THE KALEVALA (17)

By: James Parker
September 22, 2017

The Kalevala is a sequence of folkloric songs, runes and charms from the Karelia region of Finland, collected in the field and concatenated into epic form by Dr. Elias Lonnrot (1803-1884). The versions presented here are not translations or transliterations — they are respectful bastardizations, working from the 1963 English version of the Kalevala produced by the versatile and witty Francis Peabody Magoun Jr.

kalevala_bastardized

*

LOSING IT
[being a bastardization of The Kalevala, Rune 30, lines 185–188]

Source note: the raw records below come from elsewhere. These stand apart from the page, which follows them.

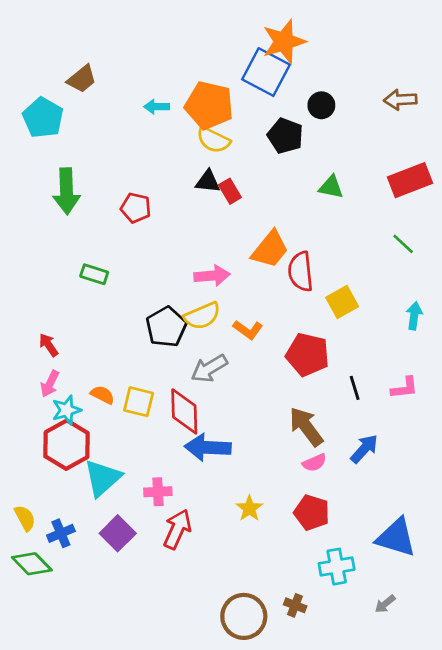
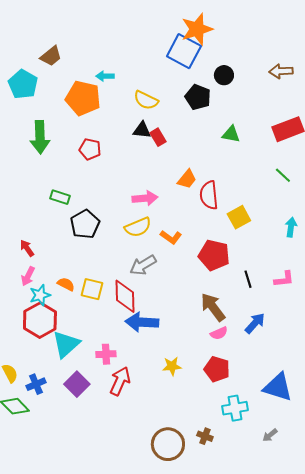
orange pentagon: (209, 105) -> (83, 98), moved
orange trapezoid: (270, 249) -> (187, 179), size x0.7
black pentagon: (166, 327) -> (85, 224), moved
yellow star: (249, 508) -> (172, 366), turned 30

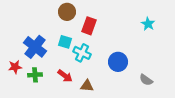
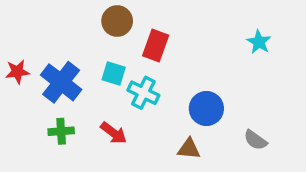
red star: (15, 67) -> (17, 72), moved
brown triangle: (87, 86) -> (189, 149), moved

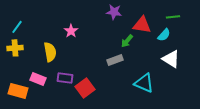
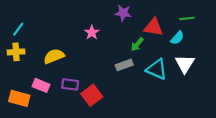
pink star: (71, 31) -> (92, 32), moved
yellow semicircle: (50, 52) -> (54, 56), turned -102
white triangle: (171, 59) -> (185, 64), turned 30
cyan triangle: (144, 83) -> (157, 69), moved

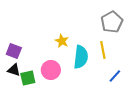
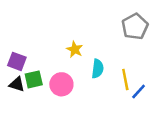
yellow line: (103, 50) -> (125, 79), moved
cyan semicircle: (81, 57) -> (98, 69), size x0.7
green square: (28, 78) -> (34, 79), moved

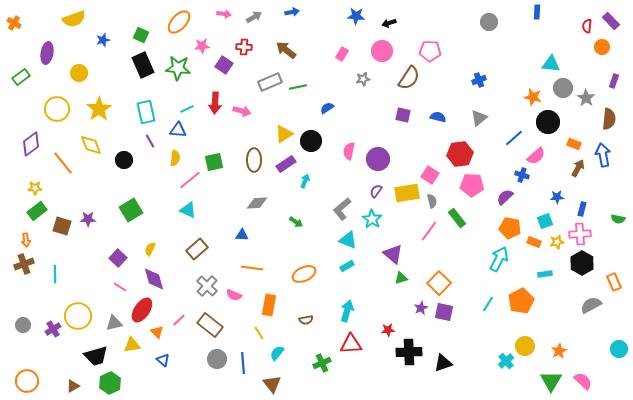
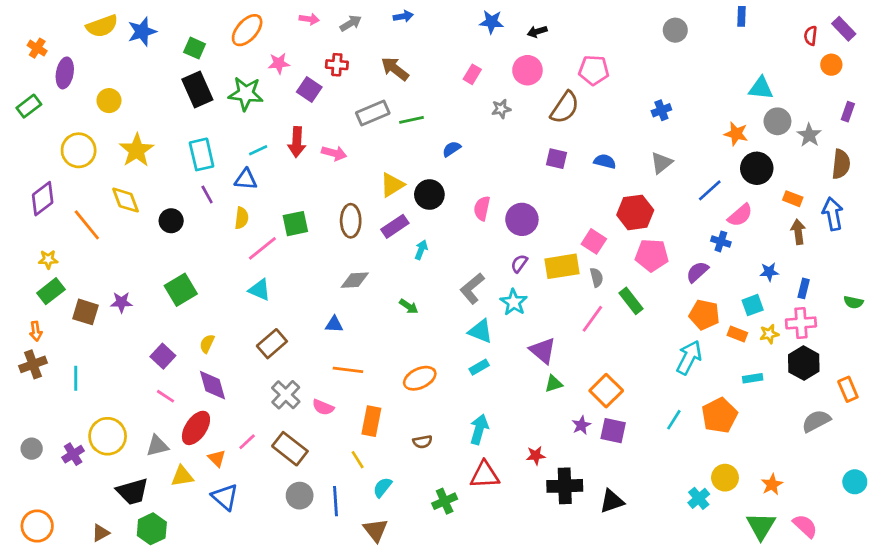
orange cross: (14, 23) -> (37, 48), moved
blue star: (103, 40) -> (142, 32), moved, size x1.5
brown arrow: (578, 168) -> (798, 232), turned -36
blue triangle: (163, 360) -> (225, 497), size x1.5

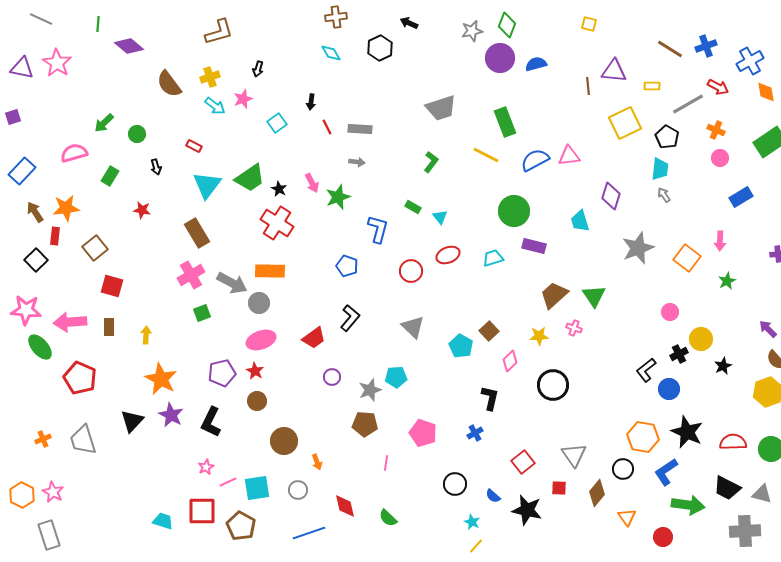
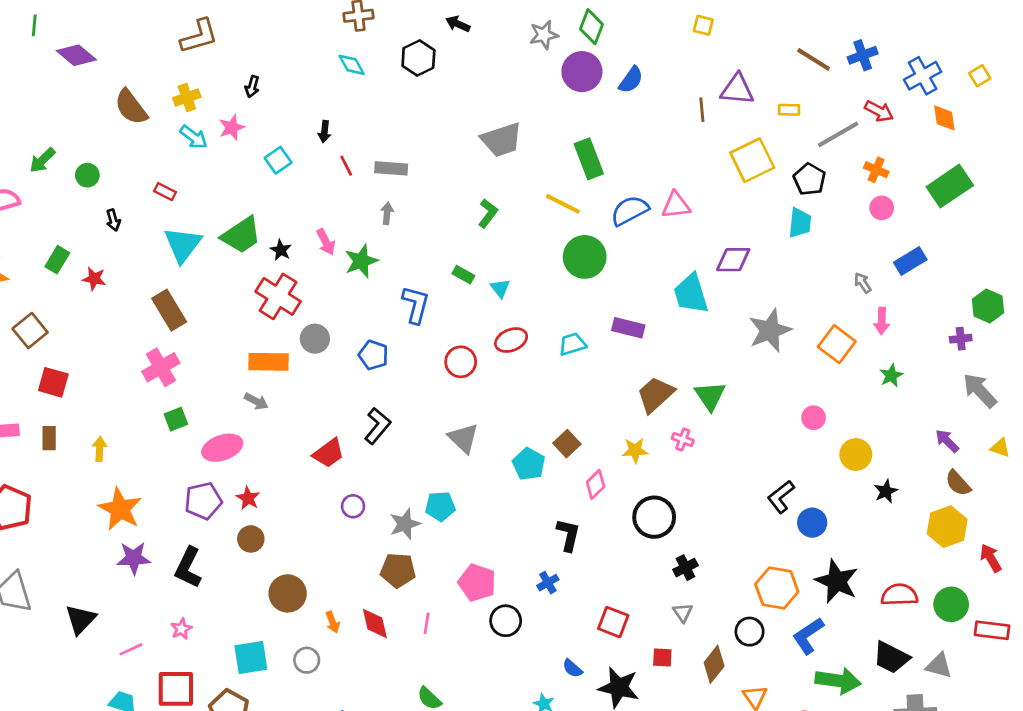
blue semicircle: (536, 64) -> (631, 80), turned 140
gray arrow: (357, 162) -> (387, 213), turned -91
green rectangle: (110, 176) -> (57, 260), moved
gray arrow: (664, 195) -> (863, 283), moved
purple diamond: (611, 196) -> (733, 260), turned 72
green circle: (514, 211) -> (585, 257), moved
cyan trapezoid: (580, 221) -> (691, 294), size x1.4
gray arrow: (232, 283) -> (256, 401), moved, size x0.6
gray circle: (259, 303) -> (315, 339), moved
pink ellipse: (261, 340) -> (222, 448), moved
black cross: (679, 354) -> (685, 568), moved
purple star: (171, 415) -> (134, 558), turned -30
black triangle: (132, 421) -> (81, 619), moved
gray triangle: (574, 455) -> (683, 613), size x0.6
red square: (523, 462) -> (613, 622), turned -30
pink line: (228, 482) -> (131, 649), moved
black circle: (455, 484) -> (506, 621), moved
red diamond: (345, 506) -> (375, 623), moved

The moon she raised her white and crater’d
      face
above the sea-crust. Meanly sparkled stars,
and ground the heavens with the rolling of
      huge frost-cars.
It was a wicked place,
oxygen-forsaken.
Their heads were aching.
The albatross, frozen stiff
as glass, dropped from the air and
      shattered
on a wave’s unyielding quiff.
Nothing mattered.

“Wulfi, take my hand, old pal.
Will I go mad here? Will I?”
They were breathing frozen albatross,
in slivers and scintillae.

Said Wulfi:
“To nobler feelings let us not pretend.
This place is very weird.
I foresee no relief.
So pass me your emptied cup, friend:
I’ll wring the tears from my soggy beard
and make a full flagon of grief.”

They talked thus, the two voyagers,
while nonsense attacked them in goblin
      flashes
and their words broke into dots and
      dashes.

Said Lemminkainen:
“In boyhood I was lyrical indeed.
I blundered big-eyed into bogs,
where the marsh sprite, with his bog-sweet
      breath,
played notes for me on a hollow reed.

I nibbled now and again
at the tuna melt of melancholy.
But nothing serious, nothing lasting.
I lived for gaiety and folly!

Now I wonder, could I just sit and be
with the fiendish and fixated simplicity
of a bluebottle on a cowpat?
Would my nervous system allow that?

What do you think, Wulfi?
Should I lay down my war axe
and sit in the shit
and rotate beautiful colors in my bluebottle
      thorax?”

But Wulfi was all preoccupied and full of
      ruth.
And he grimaced, and wept, and spoke a
      truth:

“You wander here, you wander there,
a mourner on the unmarked roads,
until the Great Bear claps his paws
and your head explodes.”

***

Series banner contributed by Rick Pinchera.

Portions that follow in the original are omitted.